The winner takes it all – ABBA
The two premier local handicapping contests of the year were held at Canterbury Park on September 12-14. The Ultimate NHC Qualifier was held on Friday night, and the Dog Days of Summer contest was held on Saturday and Sunday. On the line were a total of one Breeders Cup Betting Challenge Seat and three NHC seats, as well as prize money and live bankroll totals. For some of us, this was a culmination of months of playing Super Satellites and Satellite qualifiers, and others chose to simply pay the entry fees and fire away. Either way, the rewards for a high finish were lucrative!
The Ultimate NHC Qualifier on Friday night was played out over 6 Canterbury races. Each contestant had to wager at least half their starting $400 bankroll on every race. I had played in this format one other time and was successful using a conservative strategy of bankroll preservation, hoping that the aggressive players would fire and fall back. Having a game plan is something I have written about numerous times.
Unfortunately, my game plan in this format on this particular night was fool’s gold. The winning scores ended up being much higher than I was expecting, and as I fell further and further behind I had to start taking some wild swings with my dwindling bankroll. Not surprisingly, I tapped out with a whimper in the last race, as I was playing wagers that would make a Powerball enthusiast blush.
Macaroni and cheese, please. Check…
Congratulations to the winner Dan Flanigan ($3,328.50) and runner-up John Fisher ($2,952.60) for earning their way to the NHC on Friday night. They succeeded in a tough format and were deserving winners with incredibly good scores!
The Dog Days of Summer contest immediately followed on Saturday, so there wasn’t anything to do but forget about that personal debacle and move on. The Dog Days format is enticing: start with a $400 dollar bankroll and play any wager offered on live or simulcast racing until Sunday at 5:30PM. A player must wager a minimum of $200 each day.
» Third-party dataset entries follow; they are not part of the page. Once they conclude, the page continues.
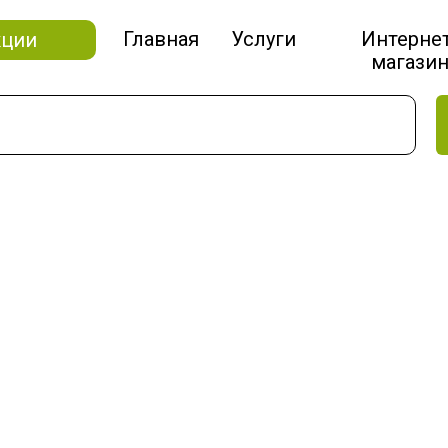
Главная
Услуги
Интерне
кции
магази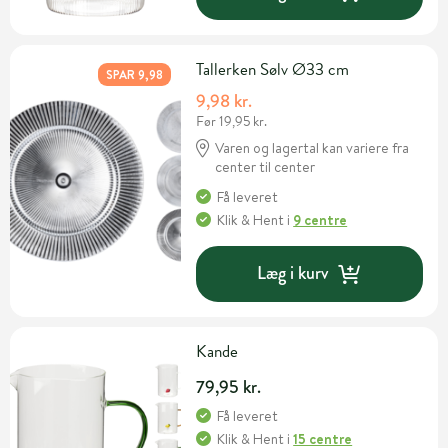
Tallerken Sølv Ø33 cm
SPAR 9,98
9,98 kr.
Før 19,95 kr.
Varen og lagertal kan variere fra
center til center
Få leveret
Klik & Hent
i
9 centre
Læg i kurv
Kande
79,95 kr.
Få leveret
Klik & Hent
i
15 centre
I had 15 plays in the holster for Saturday, spread out across the simulcast universe with a plan to wager $40 per race including $20 to win on each horse and another $20 in exactas. About halfway through the day, I hadn’t done much and was down about $100 when a horse I played at Los Alamitos rocked the tote board to the tune of $70.60! A $20 win bet and a $10 exacta over the favorite returned over $1,600. That moved my total on Day 1 to nearly $1,900 and was good for second place when the leaderboard was first posted.
I only had the one winner on Saturday and finished the day with $1,700 still in second place.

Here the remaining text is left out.